The question is whether Michigan has closed the still-considerable talent gap between itself and Georgia. The Playoff game between them two seasons ago was a mismatch, and last year the Wolverines lost to a TCU team that the Bulldogs Football team then destroyed by 58 points. Are they strong enough? Explosive enough? And if not yet, can they get there in the years to come?

Bulldogs Football team - The Buckeyes came awfully close to knocking off the Dawgs last season.
The Buckeyes came awfully close to knocking off the Dawgs last season.

2. Ohio State

The single biggest counterpoint to the premise that Georgia is miles ahead of everyone else is this: The Buckeyes came within a missed 50-yard field goal of beating the Bulldogs Football team on the final play of last season’s Playoff, having led by 14 points in the fourth quarter. (The Dawgs needed a long series of plays to go their way to mount a comeback.)

Ohio State recruits well enough to hang with Georgia. And after having their mettle questioned following a blowout loss to Michigan, the Buckeyes showed they have some substance in pushing Georgia to the brink. But this remains a program that has to get better defensively, and fifth-year coach Ryan Day has yet to prove he can beat an SEC power.

3. LSU

Brian Kelly left Notre Dame for a reason: to win a national championship. LSU, having won three titles this century under three different coaches, offers him the chance. Talent is available, and the school is willing to do whatever it takes to win it all.

The Tigers were better than expected in their first year under Kelly, but work remains. While Michigan and maybe Ohio State appear better equipped to challenge the Bulldogs Football team this season, LSU could be a bigger threat down the road. “Based upon how we’re recruiting and how we’ll continue to recruit, we’ll have a football roster that can compete against Georgia,” Kelly says. “Then we have to get it done on the field. Is that right now? No, it’s not.”

4. Texas

They may make you feel like a fool for believing it, but it looks like the Longhorns are really on the verge of being back. After years of false promise, it’s all lined up for 2023: experience, talent, depth, urgency. “This team is different,” says third- year coach Steve Sarkisian, another former Saban assistant. “They have a different look in their eye.”

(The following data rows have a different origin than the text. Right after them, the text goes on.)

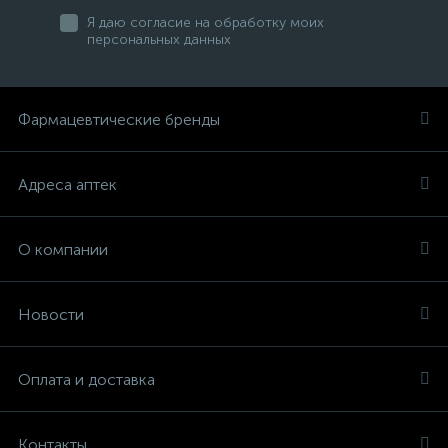
Я даю согласие на обработку моих
персональных данных
Фармацевтические бренды
Адреса аптек
О компании
Новости
Оплата и доставка
Контакты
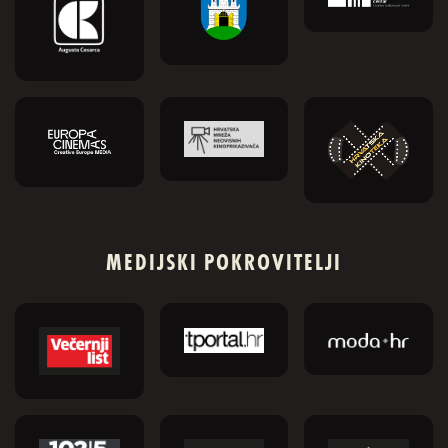
MEDIJSKI POKROVITELJI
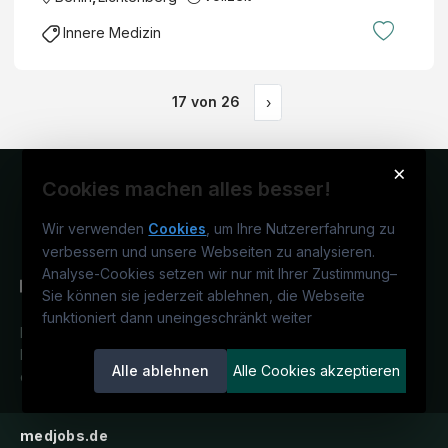
Innere Medizin
17
von
26
›
×
Cookies machen alles besser!
Wir verwenden
Cookies
, um Ihre Nutzererfahrung zu
verbessern und unsere Webseiten zu analysieren.
Analyse-Cookies setzen wir nur mit Ihrer Zustimmung
–
Sie können sie jederzeit ablehnen, die Webseite
funktioniert dann uneingeschränkt weiter
Deutschlands medizinisches
Karriereportal.
Ein Service der
Alle ablehnen
Alle Cookies akzeptieren
candidatis GmbH.
medjobs.de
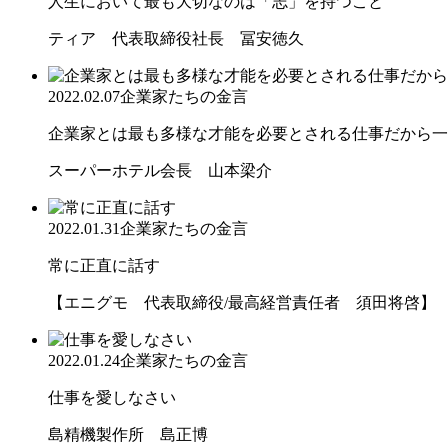
人生において最も大切なのは「志」を持つこと
ティア 代表取締役社長 冨安徳久
2022.02.07
企業家たちの金言
企業家とは最も多様な才能を必要とされる仕事だから一
スーパーホテル会長 山本梁介
2022.01.31
企業家たちの金言
常に正直に話す
【エニグモ 代表取締役/最高経営責任者 須田将啓】
2022.01.24
企業家たちの金言
仕事を愛しなさい
島精機製作所 島正博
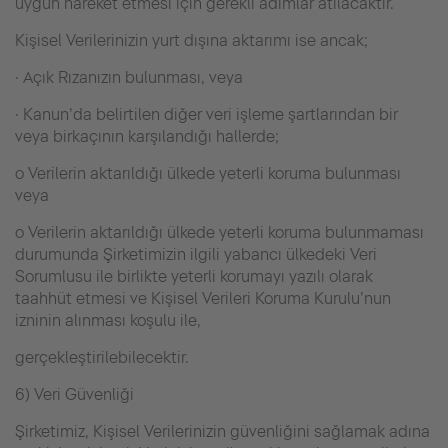
uygun hareket etmesi için gerekli adımlar atılacaktır.
Kişisel Verilerinizin yurt dışına aktarımı ise ancak;
· Açık Rızanızın bulunması, veya
· Kanun’da belirtilen diğer veri işleme şartlarından bir
veya birkaçının karşılandığı hallerde;
o Verilerin aktarıldığı ülkede yeterli koruma bulunması
veya
o Verilerin aktarıldığı ülkede yeterli koruma bulunmaması
durumunda Şirketimizin ilgili yabancı ülkedeki Veri
Sorumlusu ile birlikte yeterli korumayı yazılı olarak
taahhüt etmesi ve Kişisel Verileri Koruma Kurulu’nun
izninin alınması koşulu ile,
gerçekleştirilebilecektir.
6) Veri Güvenliği
Şirketimiz, Kişisel Verilerinizin güvenliğini sağlamak adına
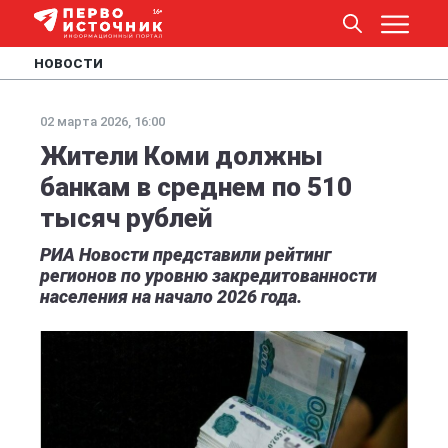
НОВОСТИ
02 марта 2026, 16:00
Жители Коми должны
банкам в среднем по 510
тысяч рублей
РИА Новости представили рейтинг
регионов по уровню закредитованности
населения на начало 2026 года.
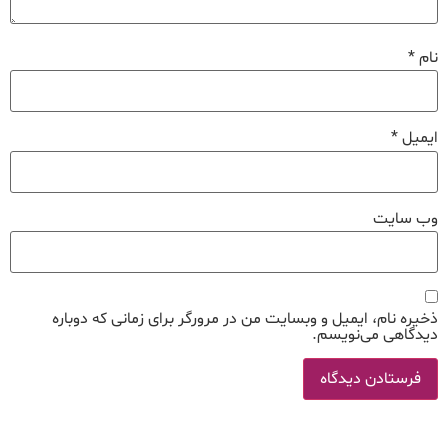
نام
*
ایمیل
*
وب‌ سایت
ذخیره نام، ایمیل و وبسایت من در مرورگر برای زمانی که دوباره
دیدگاهی می‌نویسم.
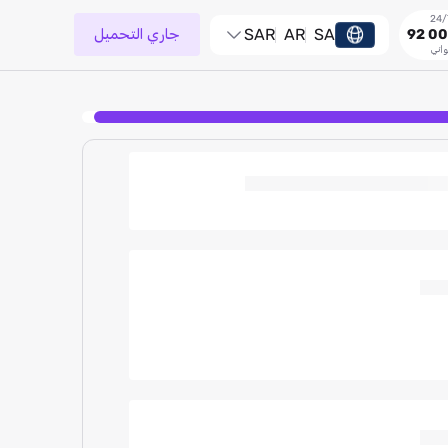
SA
AR
SAR
جاري التحميل
92 00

Recruiting with an eye on SEC membership starting next year, the Horns might finally be tough enough in the trenches to compete with the biggest of big boys. “You win football games up front, and you’ve got to recruit big humans to make that happen,” Sarkisian says. “And that’s something that we’ve committed ourselves to doing.”

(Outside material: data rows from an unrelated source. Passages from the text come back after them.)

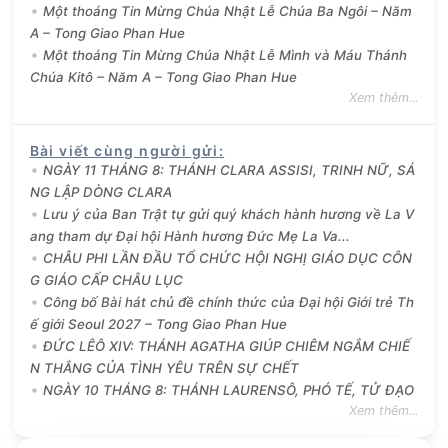
Một thoáng Tin Mừng Chúa Nhật Lễ Chúa Ba Ngôi – Năm
A – Tong Giao Phan Hue
Một thoáng Tin Mừng Chúa Nhật Lễ Mình và Máu Thánh
Chúa Kitô – Năm A – Tong Giao Phan Hue
Xem thêm...
Bài viết cùng người gửi
:
NGÀY 11 THÁNG 8: THÁNH CLARA ASSISI, TRINH NỮ, SÁ
NG LẬP DÒNG CLARA
Lưu ý của Ban Trật tự gửi quý khách hành hương về La V
ang tham dự Đại hội Hành hương Đức Mẹ La Va...
CHÂU PHI LẦN ĐẦU TỔ CHỨC HỘI NGHỊ GIÁO DỤC CÔN
G GIÁO CẤP CHÂU LỤC
Công bố Bài hát chủ đề chính thức của Đại hội Giới trẻ Th
ế giới Seoul 2027 – Tong Giao Phan Hue
ĐỨC LÊÔ XIV: THÁNH AGATHA GIÚP CHIÊM NGẮM CHIẾ
N THẮNG CỦA TÌNH YÊU TRÊN SỰ CHẾT
NGÀY 10 THÁNG 8: THÁNH LAURENSÔ, PHÓ TẾ, TỬ ĐẠO
Xem thêm...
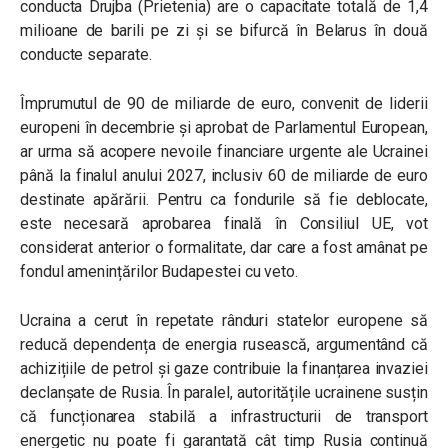
conducta Drujba (Prietenia) are o capacitate totală de 1,4
milioane de barili pe zi și se bifurcă în Belarus în două
conducte separate.
Împrumutul de 90 de miliarde de euro, convenit de liderii
europeni în decembrie și aprobat de Parlamentul European,
ar urma să acopere nevoile financiare urgente ale Ucrainei
până la finalul anului 2027, inclusiv 60 de miliarde de euro
destinate apărării. Pentru ca fondurile să fie deblocate,
este necesară aprobarea finală în Consiliul UE, vot
considerat anterior o formalitate, dar care a fost amânat pe
fondul amenințărilor Budapestei cu veto.
Ucraina a cerut în repetate rânduri statelor europene să
reducă dependența de energia rusească, argumentând că
achizițiile de petrol și gaze contribuie la finanțarea invaziei
declanșate de Rusia. În paralel, autoritățile ucrainene susțin
că funcționarea stabilă a infrastructurii de transport
energetic nu poate fi garantată cât timp Rusia continuă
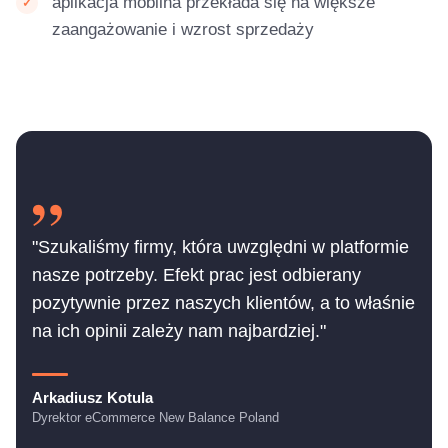
aplikacja mobilna przekłada się na większe
zaangażowanie i wzrost sprzedaży
"Szukaliśmy firmy, która uwzględni w platformie
nasze potrzeby. Efekt prac jest odbierany
pozytywnie przez naszych klientów, a to właśnie
na ich opinii zależy nam najbardziej."
Arkadiusz Kotula
Dyrektor eCommerce New Balance Poland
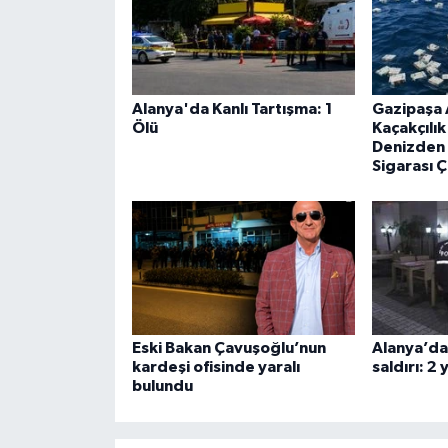
Alanya'da Kanlı Tartışma: 1
Gazipaşa 
Ölü
Kaçakçılı
Denizden 
Sigarası Ç
Eski Bakan Çavuşoğlu’nun
Alanya’da 
kardeşi ofisinde yaralı
saldırı: 2 
bulundu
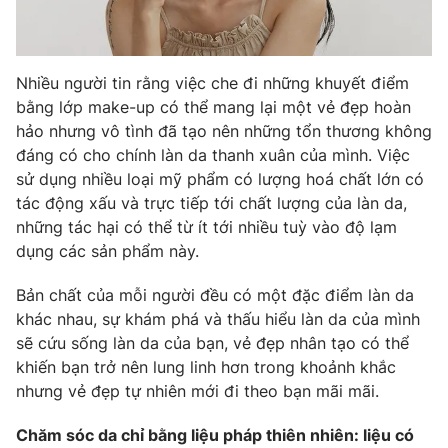
Photo
Infographic
Nhiều người tin rằng việc che đi những khuyết điểm
Video
Shorts video
bằng lớp make-up có thể mang lại một vẻ đẹp hoàn
hảo nhưng vô tình đã tạo nên những tổn thương không
VTV Money
VTV Thể thao
đáng có cho chính làn da thanh xuân của mình. Việc
sử dụng nhiều loại mỹ phẩm có lượng hoá chất lớn có
tác động xấu và trực tiếp tới chất lượng của làn da,
VTV Sức khoẻ
Bất động sản
những tác hại có thể từ ít tới nhiều tuỳ vào độ lạm
dụng các sản phẩm này.
Thị trường 24h
Tấm lòng Việt
Bản chất của mỗi người đều có một đặc điểm làn da
khác nhau, sự khám phá và thấu hiểu làn da của mình
VTV4
Vươn mình bằng AI
sẽ cứu sống làn da của bạn, vẻ đẹp nhân tạo có thể
khiến bạn trở nên lung linh hơn trong khoảnh khắc
VTV9
VTV8
nhưng vẻ đẹp tự nhiên mới đi theo bạn mãi mãi.
Chăm sóc da chỉ bằng liệu pháp thiên nhiên: liệu có
Liên hệ tòa soạn
English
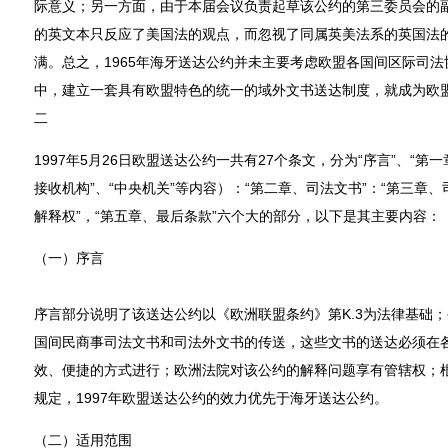
际意义；另一方面，由于本届会议负责起草该公约的第三委员会的
的英文本只反应了美国法的观点，而忽视了同属英美法系的英国法
满。总之，1965年海牙送达公约并未主要考虑欧盟各国间区际司
中，建立一套具有欧盟特色的统一的域外文书送达制度，就成为欧
二
1997年5月26日欧盟送达公约一共有27个条文，分为“序言”、“第一
接收机构”、“中央机关”等内容）：“第二章、司法文书”：“第三章
解释权”，“第五章、最后条款”六个大的部分，以下是其主要内容：
（一）序言
序言部分说明了该送达公约以《欧洲联盟条约》第K.3为法律基础
国间民商事司法文书和司法外文书的传送，这些文书的送达必须在
效、便捷的方式进行；欧洲法院对该公约的解释问题享有管辖权；根据
规定，1997年欧盟送达公约的效力优先于海牙送达公约。
（二）适用范围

The bigger issue might be Sark himself. In nine previous seasons as a head coach, he’s been good, but he’s not yet shown greatness. Does he have it in him?

5. Alabama

This may well sound like heresy, but: The bet here is that we have already passed the inevitable beginning of the inevitable end of Saban’s sustained period as the best coach in the game. His championship window is closing, and his 2023 team is not one of his best on paper.

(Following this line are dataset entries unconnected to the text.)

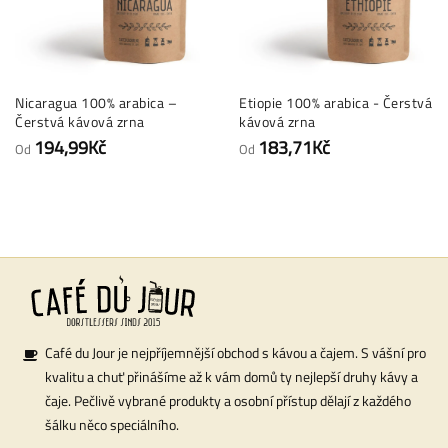
Nicaragua 100% arabica –
Etiopie 100% arabica - Čerstvá
Čerstvá kávová zrna
kávová zrna
194,99Kč
183,71Kč
Od
Od
Café du Jour je nejpříjemnější obchod s kávou a čajem. S vášní pro
kvalitu a chuť přinášíme až k vám domů ty nejlepší druhy kávy a
čaje. Pečlivě vybrané produkty a osobní přístup dělají z každého
šálku něco speciálního.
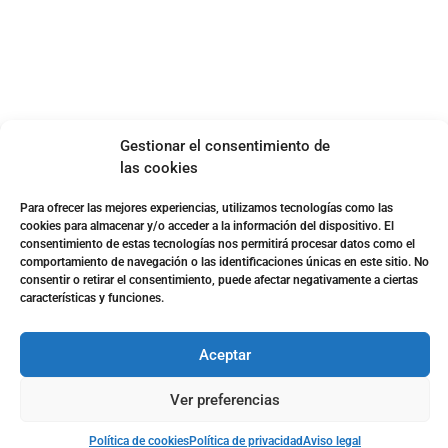
Política de privacidad
Aviso legal
SOBRE NOSOTROS
Apuesta con responsabilidad
Gestionar el consentimiento de
las cookies
Para ofrecer las mejores experiencias, utilizamos tecnologías como las
cookies para almacenar y/o acceder a la información del dispositivo. El
consentimiento de estas tecnologías nos permitirá procesar datos como el
comportamiento de navegación o las identificaciones únicas en este sitio. No
consentir o retirar el consentimiento, puede afectar negativamente a ciertas
características y funciones.
Aceptar
Ver preferencias
Página web desarrollada por
Surática Software
🤖
Política de cookies
Política de privacidad
Aviso legal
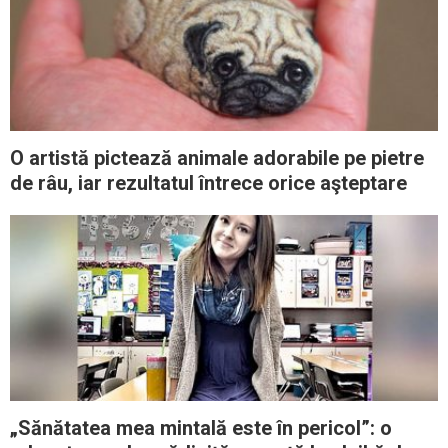
O artistă pictează animale adorabile pe pietre
de râu, iar rezultatul întrece orice aşteptare
„Sănătatea mea mintală este în pericol”: o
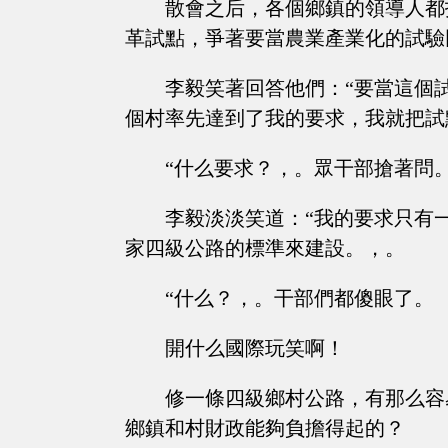
散會之后，各個鄉鎮的領導人都
革試點，爭著要當農業產業化的試驗
李毅笑著回答他們：“要當這個
個村率先達到了我的要求，我就把試
“什么要求？，。眾干部搶著問
李毅淡淡笑道：“我的要求只有
家四級公路的標準來建設。，。
“什么？，。干部們都傻眼了。
開什么國際玩笑啊！
修一條四級鄉村公路，有那么容
鄉鎮和村財政能夠負擔得起的？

But if the 71-year-old has one title run left in him, it might come a year or two from now. The 2023 Alabama signing class has been heralded as potentially the best in recruiting annals. When armed with superior talent, Saban is tough to bet against. If he ends Smart’s run, after the pupil had followed the master’s blueprint for taking over college football, that would have a certain poetry to it.